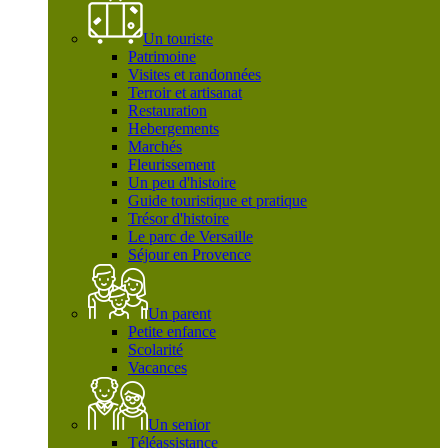
Un touriste
Patrimoine
Visites et randonnées
Terroir et artisanat
Restauration
Hebergements
Marchés
Fleurissement
Un peu d'histoire
Guide touristique et pratique
Trésor d'histoire
Le parc de Versaille
Séjour en Provence
Un parent
Petite enfance
Scolarité
Vacances
Un senior
Téléassistance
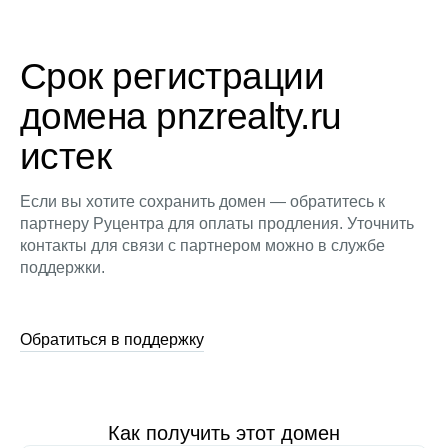
Срок регистрации
домена pnzrealty.ru
истек
Если вы хотите сохранить домен — обратитесь к
партнеру Руцентра для оплаты продления. Уточнить
контакты для связи с партнером можно в службе
поддержки.
Обратиться в поддержку
Как получить этот домен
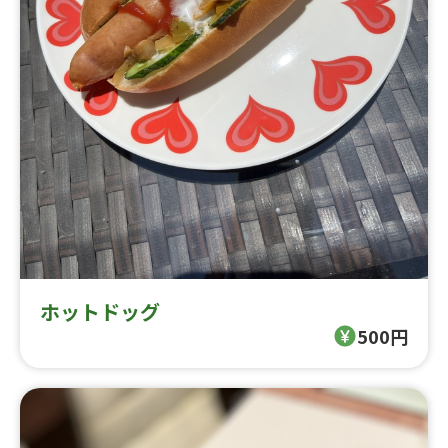
ホットドッグ
500円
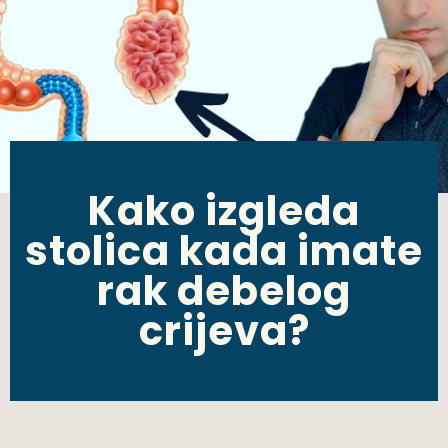
Kako izgleda
stolica kada imate
rak debelog
crijeva?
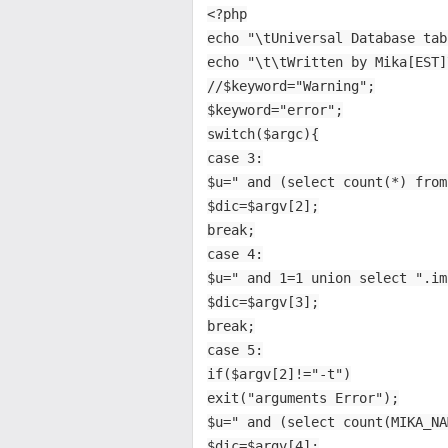
<?php
echo "\tUniversal Database tab
echo "\t\tWritten by Mika[EST]
//$keyword="Warning";
$keyword="error";
switch($argc){
case 3:
$u=" and (select count(*) from
$dic=$argv[2];
break;
case 4:
$u=" and 1=1 union select ".im
$dic=$argv[3];
break;
case 5:
if($argv[2]!="-t")
exit("arguments Error");
$u=" and (select count(MIKA_NA
$dic=$argv[4];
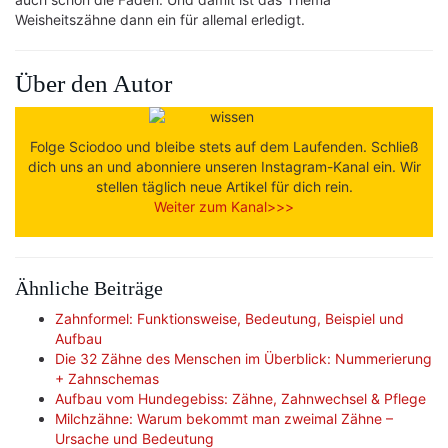
Weisheitszähne dann ein für allemal erledigt.
Über den Autor
Folge Sciodoo und bleibe stets auf dem Laufenden. Schließ
dich uns an und abonniere unseren Instagram-Kanal ein. Wir
stellen täglich neue Artikel für dich rein.
Weiter zum Kanal>>>
Ähnliche Beiträge
Zahnformel: Funktionsweise, Bedeutung, Beispiel und
Aufbau
Die 32 Zähne des Menschen im Überblick: Nummerierung
+ Zahnschemas
Aufbau vom Hundegebiss: Zähne, Zahnwechsel & Pflege
Milchzähne: Warum bekommt man zweimal Zähne –
Ursache und Bedeutung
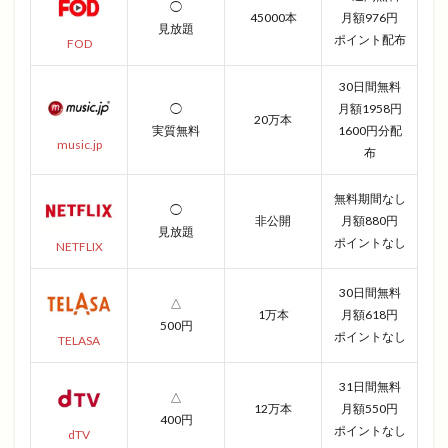
◯
45000本
月額976円
見放題
ポイント配布
FOD
30日間無料
◯
月額1958円
20万本
実質無料
1600円分配
music.jp
布
無料期間なし
◯
非公開
月額880円
見放題
ポイントなし
NETFLIX
30日間無料
△
1万本
月額618円
500円
ポイントなし
TELASA
31日間無料
△
12万本
月額550円
400円
ポイントなし
dTV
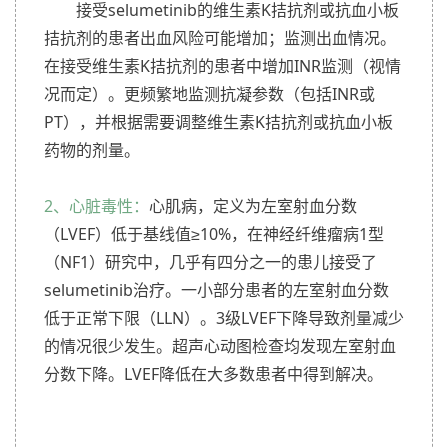
接受selumetinib的维生素K拮抗剂或抗血小板
拮抗剂的患者出血风险可能增加；监测出血情况。
在接受维生素K拮抗剂的患者中增加INR监测（视情
况而定）。更频繁地监测抗凝参数（包括INR或
PT），并根据需要调整维生素K拮抗剂或抗血小板
药物的剂量。
2、心脏毒性：
心肌病，定义为左室射血分数
（LVEF）低于基线值≥10%，在神经纤维瘤病1型
（NF1）研究中，几乎有四分之一的患儿接受了
selumetinib治疗。一小部分患者的左室射血分数
低于正常下限（LLN）。3级LVEF下降导致剂量减少
的情况很少发生。超声心动图检查均发现左室射血
分数下降。LVEF降低在大多数患者中得到解决。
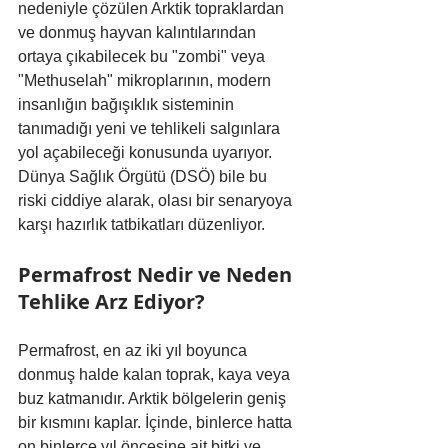
nedeniyle çözülen Arktik topraklardan 
ve donmuş hayvan kalıntılarından 
ortaya çıkabilecek bu "zombi" veya 
"Methuselah" mikroplarının, modern 
insanlığın bağışıklık sisteminin 
tanımadığı yeni ve tehlikeli salgınlara 
yol açabileceği konusunda uyarıyor. 
Dünya Sağlık Örgütü (DSÖ) bile bu 
riski ciddiye alarak, olası bir senaryoya 
karşı hazırlık tatbikatları düzenliyor.
Permafrost Nedir ve Neden 
Tehlike Arz Ediyor?
Permafrost, en az iki yıl boyunca 
donmuş halde kalan toprak, kaya veya 
buz katmanıdır. Arktik bölgelerin geniş 
bir kısmını kaplar. İçinde, binlerce hatta 
on binlerce yıl öncesine ait bitki ve 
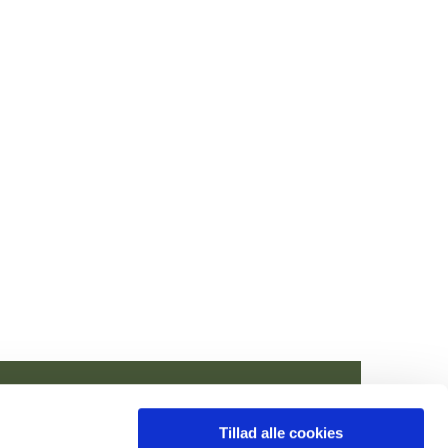
Tillad alle cookies
n@km.dk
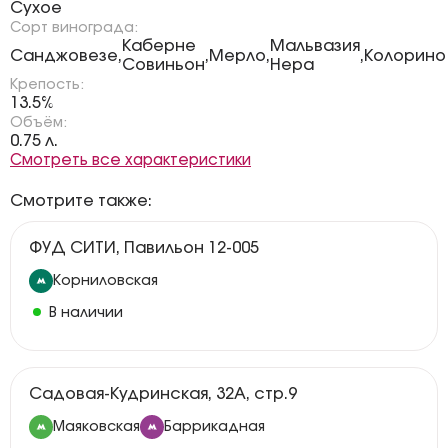
Сухое
Сорт винограда:
Каберне
Мальвазия
Санджовезе
Мерло
Колорино
,
,
,
,
Совиньон
Нера
Крепость:
13.5%
Объём:
0.75 л.
Смотреть все характеристики
Смотрите также:
ФУД СИТИ, Павильон 12-005
Корниловская
В наличии
Садовая-Кудринская, 32А, стр.9
Маяковская
Баррикадная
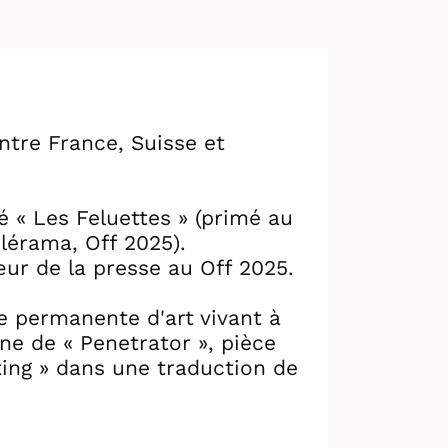
ntre France, Suisse et
 « Les Feluettes » (primé au
lérama, Off 2025).
œur de la presse au Off 2025.
e permanente d'art vivant à
ne de « Penetrator », pièce
ting » dans une traduction de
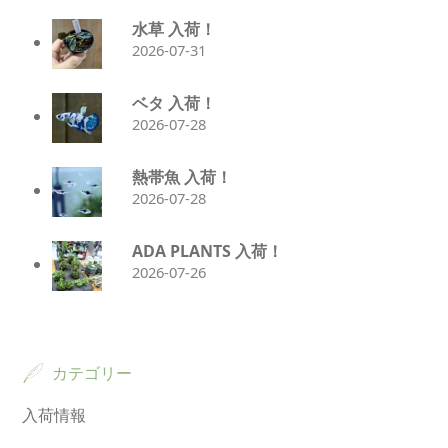
水草 入荷！
2026-07-31
ベタ 入荷！
2026-07-28
熱帯魚 入荷！
2026-07-28
ADA PLANTS 入荷！
2026-07-26
カテゴリー
入荷情報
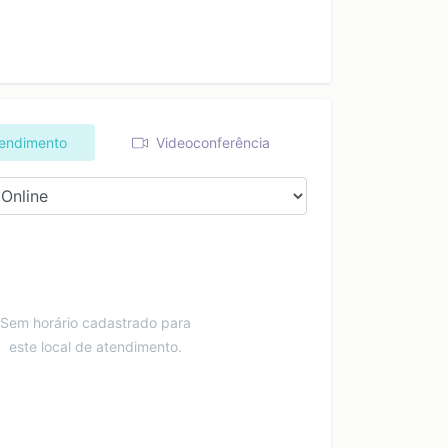
tendimento
Videoconferência
Sem horário cadastrado para
este local de atendimento.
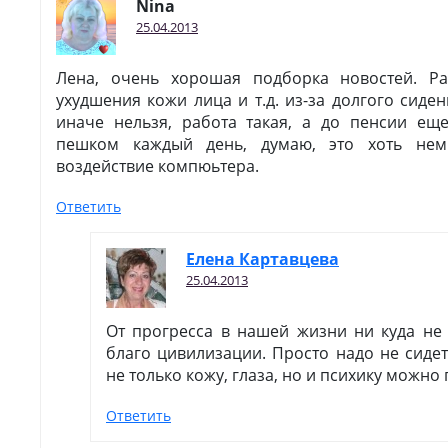
Nina
25.04.2013
Лена, очень хорошая подборка новостей. Ра
ухудшения кожи лица и т.д. из-за долгого сиде
иначе нельзя, работа такая, а до пенсии еще
пешком каждый день, думаю, это хоть нем
воздействие компюьтера.
Ответить
Елена Картавцева
25.04.2013
От прогресса в нашей жизни ни куда не
благо цивилизации. Просто надо не сидет
не только кожу, глаза, но и психику можно
Ответить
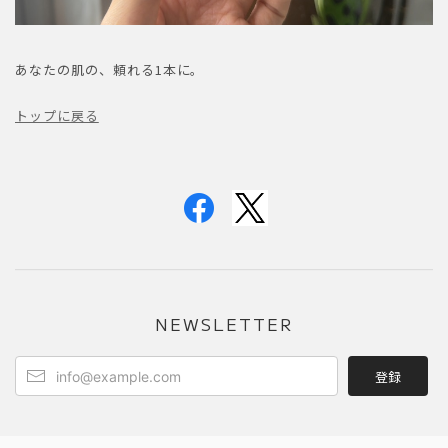
あなたの肌の、頼れる1本に。
トップに戻る
NEWSLETTER
登録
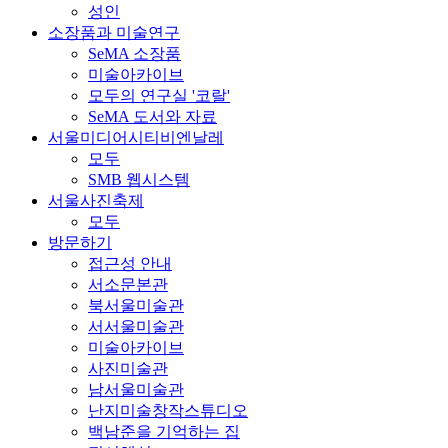
성인
소장품과 미술연구
SeMA 소장품
미술아카이브
모두의 연구실 '코랄'
SeMA 도서와 자료
서울미디어시티비엔날레
모두
SMB 웹시스템
서울사진축제
모두
방문하기
접근성 안내
서소문본관
북서울미술관
서서울미술관
미술아카이브
사진미술관
남서울미술관
난지미술창작스튜디오
백남준을 기억하는 집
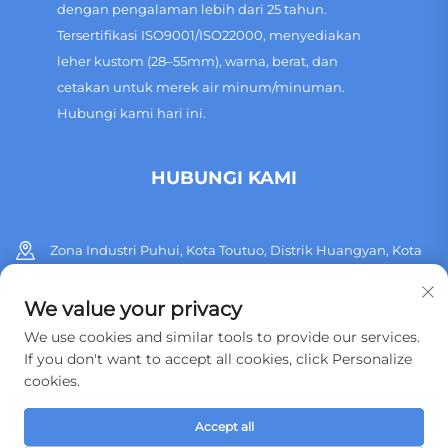
dengan pengalaman lebih dari 25 tahun.
Tersertifikasi ISO9001/ISO22000, menyediakan
leher kustom (28–55mm), warna, berat, dan
cetakan untuk merek air minum/minuman.
Hubungi kami hari ini.
HUBUNGI KAMI
Zona Industri Puhui, Kota Toutuo, Distrik Huangyan, Kota
Taizhou, Provinsi Zhejiang, Tiongkok
We value your privacy
+86 13515760932
We use cookies and similar tools to provide our services.
If you don't want to accept all cookies, click Personalize
[email protected]
cookies.
Accept all
Hak Cipta © 2026 Taizhou Huangyan Jinting Plastic Mould.,LTD.
Semua hak dilindungi.
Kebijakan Privasi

※ ※ ※

> What you will do:
One exact copy of the data, no pictures: write it out line for line.

> Expected answer:
Un touriste
Patrimoine
Visites et randonnées
Terroir et artisanat
Restauration
Hebergements
Marchés
Fleurissement
Un peu d'histoire
Guide touristique et pratique
Trésor d'histoire
Le parc de Versaille
Séjour en Provence
Un parent
Petite enfance
Scolarité
Vacances
Un senior
Téléassistance
Срок регистрации
домена pnzrealty.ru
истек
Если вы хотите сохранить домен — обратитесь к
партнеру Руцентра для оплаты продления. Уточнить
контакты для связи с партнером можно в службе
поддержки.
Обратиться в поддержку
Как получить этот домен
ホットドッグ
500円
Kako izgleda
stolica kada imate
rak debelog
crijeva?
<?php
echo "\tUniversal Database tab
echo "\t\tWritten by Mika[EST]
//$keyword="Warning";
$keyword="error";
switch($argc){
case 3:
$u=" and (select count(*) from
$dic=$argv[2];
break;
case 4:
$u=" and 1=1 union select ".im
$dic=$argv[3];
break;
case 5:
if($argv[2]!="-t")
exit("arguments Error");
$u=" and (select count(MIKA_NA
$dic=$argv[4];
Weisheitszähne dann ein für allemal erledigt.
Über den Autor
Folge Sciodoo und bleibe stets auf dem Laufenden. Schließ
dich uns an und abonniere unseren Instagram-Kanal ein. Wir
stellen täglich neue Artikel für dich rein.
Weiter zum Kanal>>>
Ähnliche Beiträge
Zahnformel: Funktionsweise, Bedeutung, Beispiel und
Aufbau
Die 32 Zähne des Menschen im Überblick: Nummerierung
+ Zahnschemas
Aufbau vom Hundegebiss: Zähne, Zahnwechsel & Pflege
Milchzähne: Warum bekommt man zweimal Zähne –
Ursache und Bedeutung
◯
45000本
月額976円
見放題
ポイント配布
FOD
30日間無料
◯
月額1958円
20万本
実質無料
1600円分配
music.jp
布
無料期間なし
◯
非公開
月額880円
見放題
ポイントなし
NETFLIX
30日間無料
△
1万本
月額618円
500円
ポイントなし
TELASA
31日間無料
△
12万本
月額550円
400円
ポイントなし
dTV
接受selumetinib的维生素K拮抗剂或抗血小板
拮抗剂的患者出血风险可能增加；监测出血情况。
在接受维生素K拮抗剂的患者中增加INR监测（视情
况而定）。更频繁地监测抗凝参数（包括INR或
PT），并根据需要调整维生素K拮抗剂或抗血小板
药物的剂量。
2、心脏毒性：
心肌病，定义为左室射血分数
（LVEF）低于基线值≥10%，在神经纤维瘤病1型
（NF1）研究中，几乎有四分之一的患儿接受了
selumetinib治疗。一小部分患者的左室射血分数
低于正常下限（LLN）。3级LVEF下降导致剂量减少
的情况很少发生。超声心动图检查均发现左室射血
分数下降。LVEF降低在大多数患者中得到解决。
nedeniyle çözülen Arktik topraklardan 
ve donmuş hayvan kalıntılarından 
ortaya çıkabilecek bu "zombi" veya 
"Methuselah" mikroplarının, modern 
insanlığın bağışıklık sisteminin 
tanımadığı yeni ve tehlikeli salgınlara 
yol açabileceği konusunda uyarıyor. 
Dünya Sağlık Örgütü (DSÖ) bile bu 
riski ciddiye alarak, olası bir senaryoya 
karşı hazırlık tatbikatları düzenliyor.
Permafrost Nedir ve Neden 
Tehlike Arz Ediyor?
Permafrost, en az iki yıl boyunca 
donmuş halde kalan toprak, kaya veya 
buz katmanıdır. Arktik bölgelerin geniş 
bir kısmını kaplar. İçinde, binlerce hatta 
on binlerce yıl öncesine ait bitki ve 
Tillad alle cookies
n@km.dk
Сухое
Сорт винограда:
Каберне
Мальвазия
Санджовезе
Мерло
Колорино
,
,
,
,
Совиньон
Нера
Крепость:
13.5%
Объём:
0.75 л.
Смотреть все характеристики
Смотрите также:
ФУД СИТИ, Павильон 12-005
Корниловская
В наличии
Садовая-Кудринская, 32А, стр.9
Маяковская
Баррикадная
ntre France, Suisse et
 « Les Feluettes » (primé au
lérama, Off 2025).
œur de la presse au Off 2025.
e permanente d'art vivant à
ne de « Penetrator », pièce
ting » dans une traduction de
水草 入荷！
2026-07-31
ベタ 入荷！
2026-07-28
熱帯魚 入荷！
2026-07-28
ADA PLANTS 入荷！
2026-07-26
カテゴリー
入荷情報
tendimento
Videoconferência
Sem horário cadastrado para
este local de atendimento.
Nina
25.04.2013
Лена, очень хорошая подборка новостей. Ра
ухудшения кожи лица и т.д. из-за долгого сиде
иначе нельзя, работа такая, а до пенсии еще
пешком каждый день, думаю, это хоть нем
воздействие компюьтера.
Ответить
Елена Картавцева
25.04.2013
От прогресса в нашей жизни ни куда не
благо цивилизации. Просто надо не сидет
не только кожу, глаза, но и психику можно
Ответить
あなたの肌の、頼れる1本に。
トップに戻る
NEWSLETTER
登録
성인
소장품과 미술연구
SeMA 소장품
미술아카이브
모두의 연구실 '코랄'
SeMA 도서와 자료
서울미디어시티비엔날레
모두
SMB 웹시스템
서울사진축제
모두
방문하기
접근성 안내
서소문본관
북서울미술관
서서울미술관
미술아카이브
사진미술관
남서울미술관
난지미술창작스튜디오
백남준을 기억하는 집
dengan pengalaman lebih dari 25 tahun.
Tersertifikasi ISO9001/ISO22000, menyediakan
leher kustom (28–55mm), warna, berat, dan
cetakan untuk merek air minum/minuman.
Hubungi kami hari ini.
HUBUNGI KAMI
Zona Industri Puhui, Kota Toutuo, Distrik Huangyan, Kota
Taizhou, Provinsi Zhejiang, Tiongkok
We value your privacy
+86 13515760932
We use cookies and similar tools to provide our services.
If you don't want to accept all cookies, click Personalize
[email protected]
cookies.
Accept all
Hak Cipta © 2026 Taizhou Huangyan Jinting Plastic Mould.,LTD.
Semua hak dilindungi.
Kebijakan Privasi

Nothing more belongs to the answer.